Admittedly, No Witch is probably something of a grower, not only for the uninitiated, but for more established fans as well. Compared to previous outings, the album exhibits a heavier touch, and the extra texture occasionally fails to serve the material perhaps as well as it could. By most accounts, calling in Randall Dunn (Sunn0))), Black Mountain, Boris) to fill the producer’s chair would appear to be a bizarre decision. When it works, it’s exactly what the songs need, with the greater range of instrumentation used, albeit sparingly, adding a bit of intrigue where otherwise songs might have rolled over and over themselves into a deep wagon-rut. When it doesn’t, however, there can be a somewhat jarring contrast with the inherent vulnerability in a lot of the band’s songs.
[quote]A lot of this album
rides on sonorous, circling
The Cave Singers seem to have something of a trademark sparseness of sound, and some of the tracks tacked on to the barest bones don’t best benefit from a more maximalist approach. The gospel-vox backing on the chorus of the ultimately forgettable mountain-man porch-rocker ‘Haystacks’, the initially pleasant but increasingly irritating fiddle motif of sorrowful saccharine opener ‘Gifts And The Raft’, plus a few more examples, could be interpreted as an attempt to snatch tunes from the brink of potential blandness and shove them, willing or not, toward the multi-instrumental, crossover appeal heights of Americana almost-peers like, say, the Low Anthem.
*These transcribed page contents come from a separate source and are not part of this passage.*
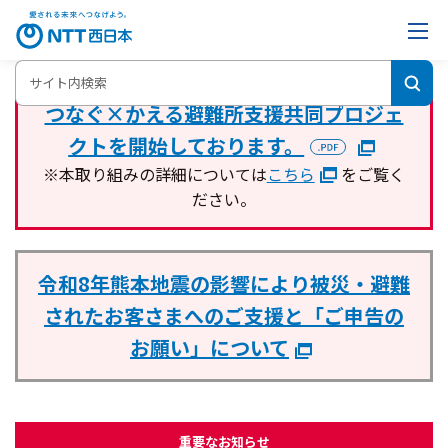
つなぐ×かえる避難所支援共同プロジェ
クトを開始しております。
※本取り組みの詳細については
こちら
をご覧く
ださい。
令和8年熊本地震の影響により被災・避難
されたお客さま
へのご支援と「ご申告の
お願い」について
重要なお知らせ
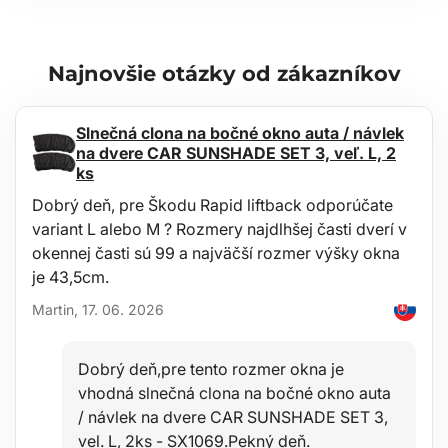
hmotnosť: 168 g
Najnovšie otázky od zákazníkov
Slnečná clona na bočné okno auta / návlek
na dvere CAR SUNSHADE SET 3, veľ. L, 2
ks
Dobrý deň, pre Škodu Rapid liftback odporúčate
variant L alebo M ? Rozmery najdlhšej časti dverí v
okennej časti sú 99 a najväčší rozmer výšky okna
je 43,5cm.
Martin, 17. 06. 2026
Dobrý deň,pre tento rozmer okna je
vhodná slnečná clona na bočné okno auta
/ návlek na dvere CAR SUNSHADE SET 3,
vel. L, 2ks - SX1069.Pekný deň.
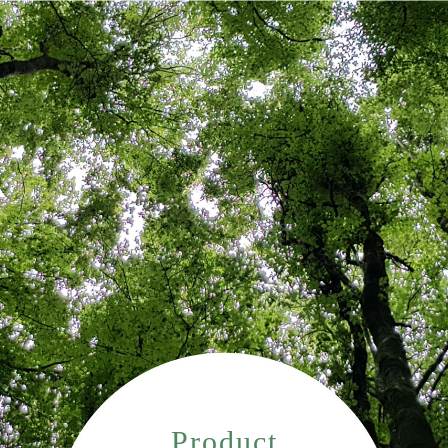
Product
There’s plenty of more than decent songs on No Witch, and overall it’s certainly a good album. Of the slow-burning songs, the ever-building melodic gem of ‘Swim Club’, the ebbing ‘All Land Crabs And Divinity Ghosts’ and the lovely campfire-embers lilt of ‘Distant Sures’ are a fine testament to their craft. At the opposite end of the Cave Singers spectrum sit the bluesy, rollicking rifferama of closer ‘No Prosecution If We Bail’ and, in particular, the snarling, shaking, vocally-driven tour-de-force of ‘Black Leaf’, showing a side of the band that has only previously been hinted at, but seems to suit them well.
No Witch also sees the Cave Singers entertain more experimental urges, with a recurring oriental influence permeating first the woozy, east-meets-western dirge of ‘Outer Realms’, and then more fully realised by ‘Faze Wave’, with its ever-burgeoning atmosphere, ominous kick drum and sudden rock riff scything through the heady haze.
In spite of the overall quality, however, only a couple of the songs would comfortably fit into a classic cannon. The churning ‘Falls’ is the first magisterial peak they surmount, rising in a slow spiral, endlessly threatening to explode into a crescendo but still surprising when it plunges into its soulful, organ and horn-embellished chorus.
The other true diamond concealed in No Witch is the sublime ‘Clever Creatures’, a nagging, pop-quality tunefulness counterbalanced by a torrential stream-of-consciousness vocal from Quirk. Only here do they truly achieve the mix of spaciousness and fullness that they seem to be aiming for on the rest of the album, and the result is a fantastic song.
At the end of the day, I must admit that No Witch took me a while to get into, but that stems from the impression that the Cave Singers are a band in transition, still finding the best way to convey their music. There are flashes of something quite special here, but even the band don’t seem to have put their finger on it yet. Hopefully, they will expand on the stronger tunes on this album, balancing the light and shade, the space and the claustrophobia, the expanse and the reductionism, because if they do, their next album will be a treasure indeed.